# Cold Air Intake and Vanity ;o)



## gzillap (Apr 9, 2007)

Hello all. I'm new to this forum and somewhat car illiterate. I have a 2006 Maxima SE 6spd-- I need some advice.

I'm working on possibly getting a CAI to add a small amount of HP and MPG efficiency to my car. Any ideas on the best brands? Hot Shot, Injen, Fujita, AEM, and Nismo are the ones that seem to keep coming up. Any other suggestions on ways I can boost horsepower?

Also--I HATE the orange colored instrument lights. Are there any kits anyone knows of to change the light color or simple ways to change it all?
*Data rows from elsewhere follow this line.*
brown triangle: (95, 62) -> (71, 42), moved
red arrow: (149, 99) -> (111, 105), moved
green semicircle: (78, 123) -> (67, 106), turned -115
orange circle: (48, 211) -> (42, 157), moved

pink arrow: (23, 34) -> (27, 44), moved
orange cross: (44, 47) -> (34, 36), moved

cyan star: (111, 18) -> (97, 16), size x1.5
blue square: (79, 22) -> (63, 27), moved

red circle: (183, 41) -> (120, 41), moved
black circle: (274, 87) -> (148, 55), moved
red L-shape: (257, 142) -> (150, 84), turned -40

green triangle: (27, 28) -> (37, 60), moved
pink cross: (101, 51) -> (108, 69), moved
ALSO ;o(  I didn't opt to get the max hi-d headlights, just the standard ones. I know now that it's impossible to get the actual xenon lights that come with the SL unless I want to fork out thousands of dollars for new lights and a new electrical system. But is there a replacement light that gives me some color to my lights? A slight blue tint perhaps?
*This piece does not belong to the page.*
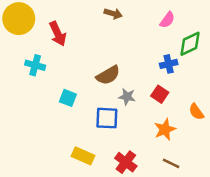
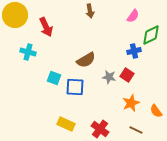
brown arrow: (113, 14) -> (90, 11), turned 64
gray star: (127, 97) -> (109, 77), moved
orange semicircle: (196, 112) -> (156, 111), moved
blue square: (107, 118) -> (75, 87), moved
Hit me back and let me know. Thanks for your help!

G:newbie:


----------



## brianw (Feb 25, 2004)

Probably all abotu the same as far as power. How much power do you want to make, and how much money do you want to spend? If it's just 0 to 30hp or so, headers/intake/ECU/exhaust/UDP/cams oughta do it.

Not sure about bulb changes for the instrument panel, in theory the bulb is a stock part somewhere unless Nissan changed out to soldered-on surface-mount LEDs, which are easy to find but a bitch to change.

HID conversions are pretty cheap, although bi-xenons cost a bit more...? I'm not terribly familiar with the 6th gen, why is it impossible?

For color, don't bother unless it's just vanity-- because the whiter a regular halogen bulb is, the LESS useful light it's producing...


----------